Meskipun negara tersebut tidak sah secara aturan alasannya adalah mungkin belum memenuhi syarat-syarat terbentuknya negara, karena memang ada dan memiliki kekuatan, negara tersebut dianggap secara de facto ada.
Secara biasa , terdapat 2 jenis akreditasi de facto, adalah de facto yang bersifat tetap dan juga de facto yang bersifat sementara. Perbedaan dari keduanya adalah pada rentang waktu dan implikasinya.
De facto yang bersifat tetap artinya suatu negara ataupun instansi mengakui eksistensi negara/fenomena tertentu tanpa memperhatikan keadaan kini dan kondisi kedepannya.
Artinya, jika negara tersebut contohnya hancur kedepannya, maka pengaku akan tetap mengakui bahwa negara tersebut ada dan bahkan memperjuangkannya.
Pengakuan de facto tetap ini umumnya akan menyebabkan korelasi baik antara kedua negara ataupun lembaga tersebut.

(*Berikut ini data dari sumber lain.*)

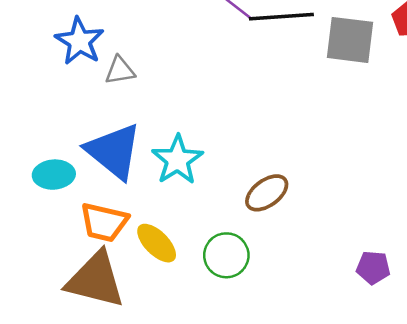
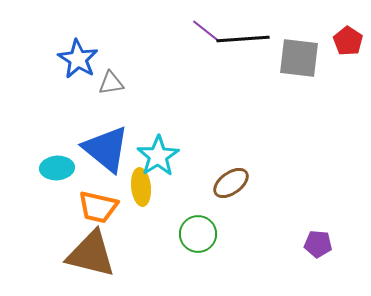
yellow ellipse: (157, 243) -> (141, 187), moved, turned 39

Bahkan, hal ini bisa berujung terhadap perdagangan internasional dan kerjasama internasional lainnya.
Sedangkan, de facto yang bersifat sementara yakni dikala pengukuhan sebuah pihak kepada pihak lain berlandaskan kondisinya kini dan proyeksi kondisinya di abad depan.
Pada akreditasi de facto secara sementara, jikalau negara ataupun fenomena yang diakui tersebut hilang/runtuh, maka akreditasi ini pun akan eksklusif dicabut oleh pengakunya.
Pengertian De Jure
De jure berasal dari bahasa Latin klasik, yang digunakan untuk menerangkan pengakuan kepada sebuah keadaan ataupun ketetapan oleh hukum-aturan yang berlaku, baik secara setempat maupun internasional.
Secara umum, de jure ini membahas apakah sebuah fenomena ataupun peristiwa telah ada hukum yang mengaturnya. Oleh karena itu, aspek utama dari de jure ini adalah legalitas hukumnya, tidak menghiraukan keadaan lapangan seperti apa.
Jika dikontekskan kepada kemerdekaan dan berdirinya suatu negara, pertanyaan utama dari de jure adalah apakah negara tersebut telah memiliki syarat berdirinya negara dan diakui secara hukum oleh komunitas internasional.
Disini, de jure tidak acuh apakah negara tersebut benar-benar punya tanah kekuasaan, penduduk , ataupun prajurit. Yang penting yakni legalitas hukumnya.
Akan tetapi untuk persoalan ditaati atau tidak aturan tersebut, hal tersebut telah diluar kuasa dari de jure. Masalah penerapan di lapangan dari hukum-aturan tersebut sudah masuk kedalam ranah de facto dari penerapan aturan.
Istilah De jure ini memiliki dua buah sifat, ialah de jure penuh dan juga de jure yang bersifat tetap.
De jure yang bersifat tetap artinya yakni akreditasi yang diberikan untuk selamanya terhadap negara ataupun sebuah fenomena tertentu. Umumnya, pengakuan seperti ini hanya diberikan kepada negara-negara yang mempunyai korelasi dekat dengan negara pengakunya.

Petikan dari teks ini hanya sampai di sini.